WORK TO COMPLETE
Return the records as they stand. No picture is to be included.

WORKING DATA
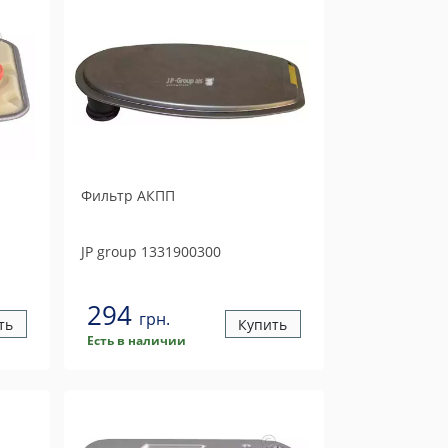
Фильтр АКПП
JP group
1331900300
294
грн.
ть
Купить
Есть в наличии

EXPECTED OUTPUT
Фильтр АКПП
JP group
1331900300
294
грн.
ть
Купить
Есть в наличии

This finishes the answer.